== DATA FOR THIS EXERCISE ==

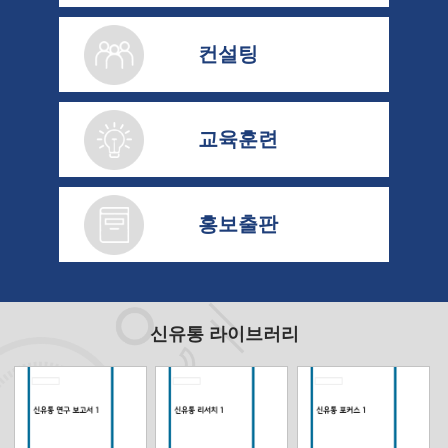
컨설팅
교육훈련
홍보출판
신유통 라이브러리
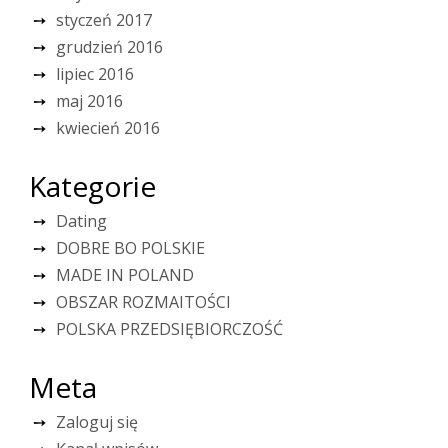
styczeń 2017
grudzień 2016
lipiec 2016
maj 2016
kwiecień 2016
Kategorie
Dating
DOBRE BO POLSKIE
MADE IN POLAND
OBSZAR ROZMAITOŚCI
POLSKA PRZEDSIĘBIORCZOŚĆ
Meta
Zaloguj się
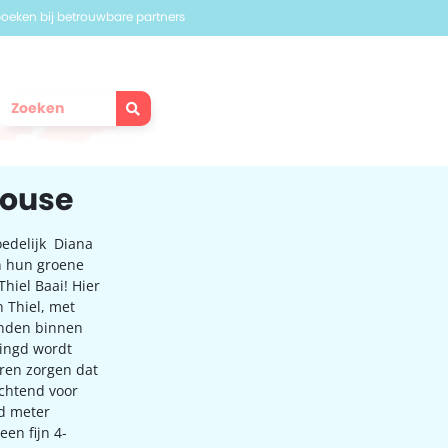
 boeken bij betrouwbare partners
House
oedelijk Diana
n hun groene
hiel Baai! Hier
n Thiel, met
randen binnen
ringd wordt
aren zorgen dat
ochtend voor
rd meter
en fijn 4-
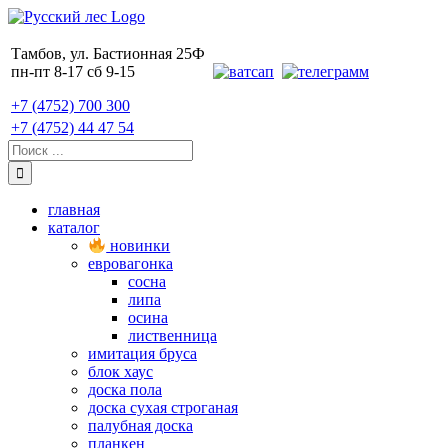
Skip
to
content
Тамбов, ул. Бастионная 25Ф
пн-пт 8-17 сб 9-15
+7 (4752) 700 300
+7 (4752) 44 47 54
Поиск:
главная
каталог
новинки
евровагонка
сосна
липа
осина
лиственница
имитация бруса
блок хаус
доска пола
доска сухая строганая
палубная доска
планкен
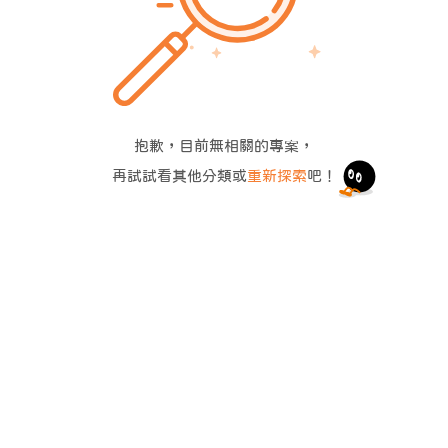
抱歉，目前無相關的專案，
再試試看其他分類或
重新探索
吧！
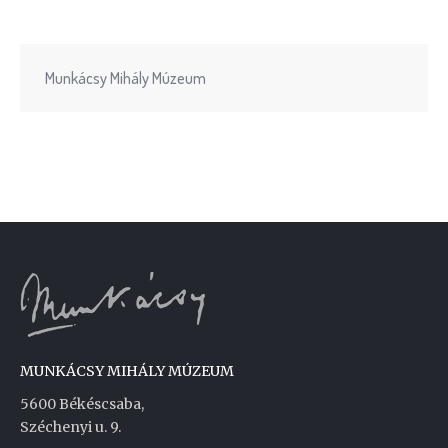
Munkácsy Mihály Múzeum
MUNKÁCSY MIHÁLY MÚZEUM
5600 Békéscsaba,
Széchenyi u. 9.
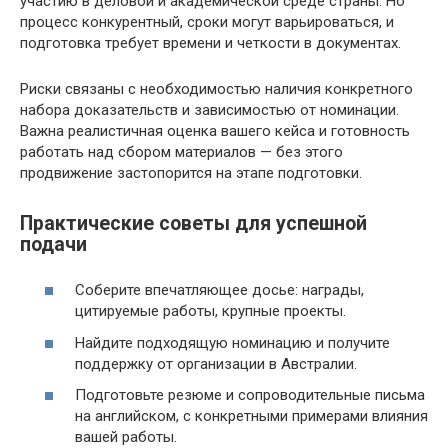
участию в деловой и академической среде страны. Но
процесс конкурентный, сроки могут варьироваться, и
подготовка требует времени и четкости в документах.
Риски связаны с необходимостью наличия конкретного
набора доказательств и зависимостью от номинации.
Важна реалистичная оценка вашего кейса и готовность
работать над сбором материалов — без этого
продвижение застопорится на этапе подготовки.
Практические советы для успешной
подачи
Соберите впечатляющее досье: награды,
цитируемые работы, крупные проекты.
Найдите подходящую номинацию и получите
поддержку от организации в Австралии.
Подготовьте резюме и сопроводительные письма
на английском, с конкретными примерами влияния
вашей работы.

===

▶ ACTIVITY:
Lines from the one holding "Найдите подходящую номинацию и получите" to the last line of the records: return these exactly, and only these.

▶ ANSWER BOX:
Найдите подходящую номинацию и получите
поддержку от организации в Австралии.
Подготовьте резюме и сопроводительные письма
на английском, с конкретными примерами влияния
вашей работы.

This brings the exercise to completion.